Columnar Benzoperylene-Hexa- and Tetracarboxylic Imides and Esters: Synthesis, Mesophase Stabilisation and Observation of Charge-Transfer Interactions between Electron-Donating Esters and Electron-Accepting Imides
Résumé
Benzo[ghi]perylene 1,2,4,5,10,11-hexacarboxylic trialkylimide and dialkylimido-dialkyl ester derivatives, displaying a thermodynamically stable hexagonal columnar liquid crystalline phase at room temperature, have been obtained by the use of previously unexplored chiral racemic alpha branched alkylimide functions. One of the trialkylimides described here is the first room temperature columnar solely oligo-alkylimide-substituted arene, and thus constitutes a prototype case of self-assembling organic acceptor materials. As the related hexacarboxylic hexaesters are found to exhibit only a weak tendency to form columnar mesophases, benzo[ghi]perylene 1,2,5,10-tetracarboxylic tetraalkyl esters have been synthesized by regioselective oxidative Diels-Alder addition of maleic anhydride to 3,10-dicyanoperylene, and a room temperature hexagonal columnar mesophase was obtained with branched alkyl chains.

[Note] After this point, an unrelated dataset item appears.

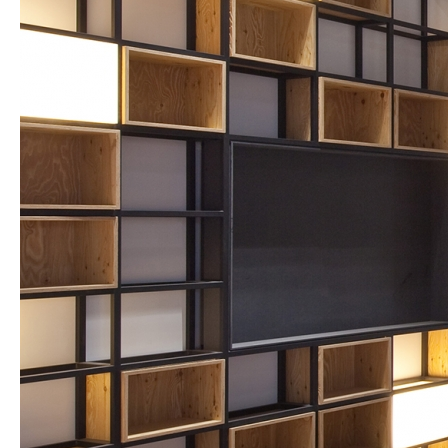
SPACE 소개
공지사항
기사문의
광고문의
Contact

The acceptor-type electronic properties of the tri- and diimides have been found to be considerably more pronounced than those of the hexa- and tetracarboxylic esters, and to approach those of the prototype acceptor material C60. The formation of bathochromically absorbing donor-acceptor complexes was observed with a di- or triimide as acceptor and a tetraester as donor, but not with a hexaester as donor. Exploiting the non-negligible differences in reduction and oxidation potentials between all four types of materials, the minimum HOMO energy difference necessary for charge-transfer-complex formation has been determined to lie between 0.29 and 0.35 eV.